Tuttavia, rileva il New York Times, se l’influsso di denaro e di gente ha portato una nuova prosperità, ha anche approfondito il risentimento di molti tibetani. Gli imprenditori emigranti Han scalzano i concorrenti tibetani e dopo aver intascato i loro profitti tornano a casa per l’inverno. Grandi aziende di proprietà degli Han dominano le principali industrie, dal settore minerario, a quello edilizio a quello turistico.
Il Tibet è più sicuro dopo che le forze di sicurezza posero fine alla più grave rivolta anti-cinese in cinquant’anni. Ma l’aumentata presenza Han – e i benefici che gli Han ricevono per i loro investimenti – tengono il Tibet sul filo del rasoio.
Il governo non consente ai giornalisti di viaggiare da soli. I rappresentanti dell’informazione sono “pilotati” da personale specializzato e condotti a visitare e prendere visione di nuove realizzazioni e progetti di sviluppo. Hao Peng,vice-presidente e vice-segretario del partito nella regione, ha dichiarato a un piccolo gruppo di giornalisti stranieri che “Il flusso di risorse umane segue le regole dell’economia di mercato ed è indispensabile per lo sviluppo del Tibet”. Ha aggiunto: “L’attuale sistema può aver causato una distribuzione sbilanciata, ma stiamo adottando le misure necessarie per la soluzione di questo problema”.
I pochi tibetani che hanno potuto parlare liberamente, anche se in condizione di anonimità, hanno detto di aver paura delle forze di sicurezza. Uno studente liceale ha dichiarato che i tibetani, a aprità di livelli d’istruzione, non possono competere nel campo del lavoro con emigranti Han. “I tibetani trovano solo lavori di bassa levatura”.
I funzionari cinesi affermano che nella Regione Autonoma i tibetani costituiscono il 95 per cento della popolazione su un totale di 2.9 milioni di residenti. Tuttavia, rifiutano di fornire dati sull’immigrazione Han. Ma in città come Lhasa e Shigatse è evidente che i quartieri Han sono molto più numerosi di quelli tibetani.

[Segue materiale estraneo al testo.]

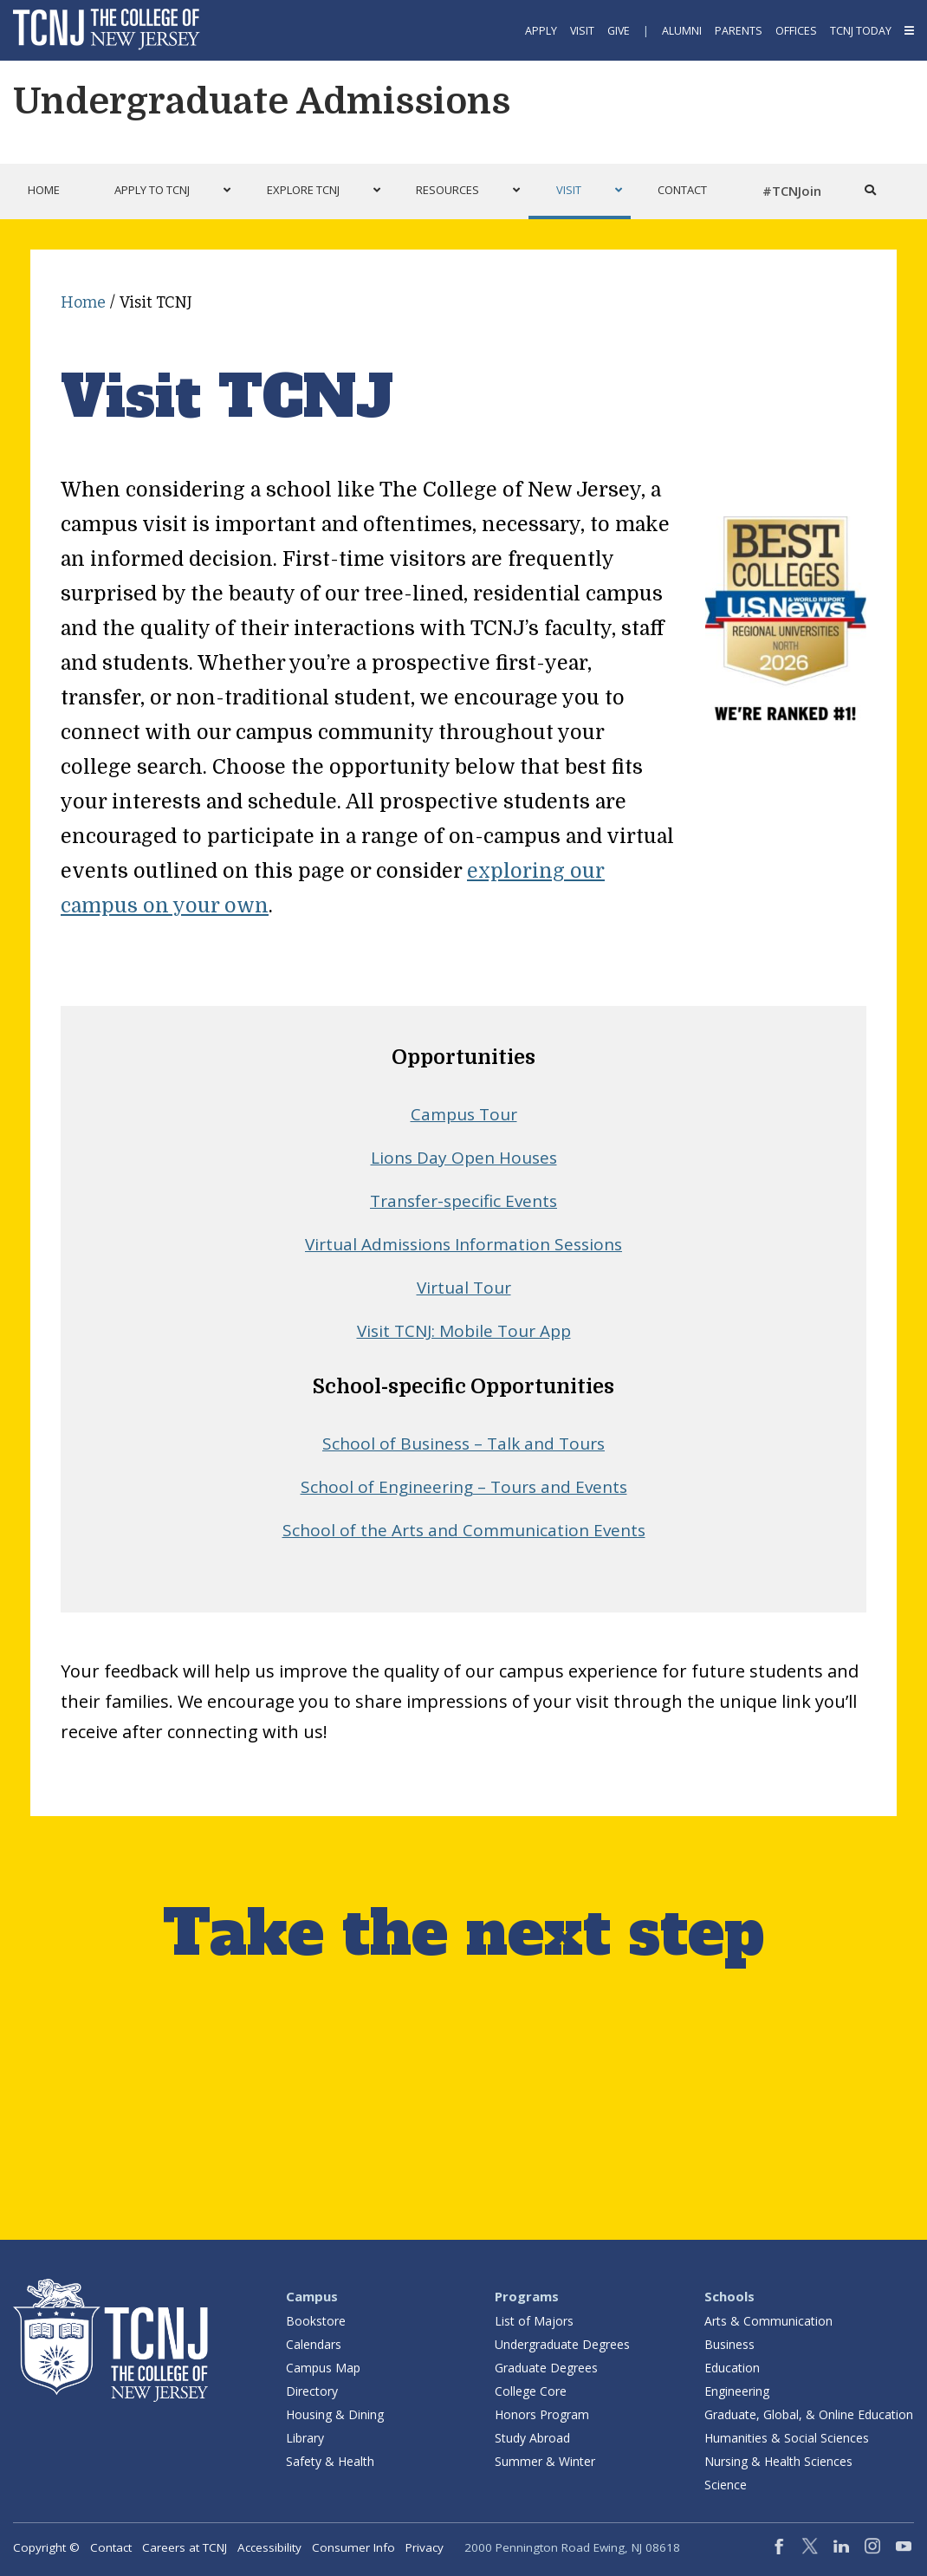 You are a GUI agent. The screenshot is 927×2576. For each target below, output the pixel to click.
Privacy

Il risentimento e la frustrazione dei tibetani contro gli Han sfociarono nelle dimostrazioni del 2008. A Lhasa i tibetani saccheggiarono e bruciarono centinaia di negozi. Secondo il governo cinese, diciannove Han rimasero uccisi. La rappresaglia governativa fu dura e si estese all’intero altopiano.
Oggi, ingenti forze di sicurezza sono necessarie per mantenere il controllo di Lhasa. Attorno al Barkhor, il mercato centrale cittadino, agenti paramilitari in assetto antisommossa marciano attorno al sacro tempio di Jokhang affollato di fedeli. Uomini armati sono appostati sui tetti delle case vicine al tempio. Le fotografie del Dalai Lama sono bandite e i pellegrini e visitatori che affollano il tempio o che si recano in visita al palazzo del Potala sono costretti a nascondere la sua immagine nei reliquiari o negli amuleti.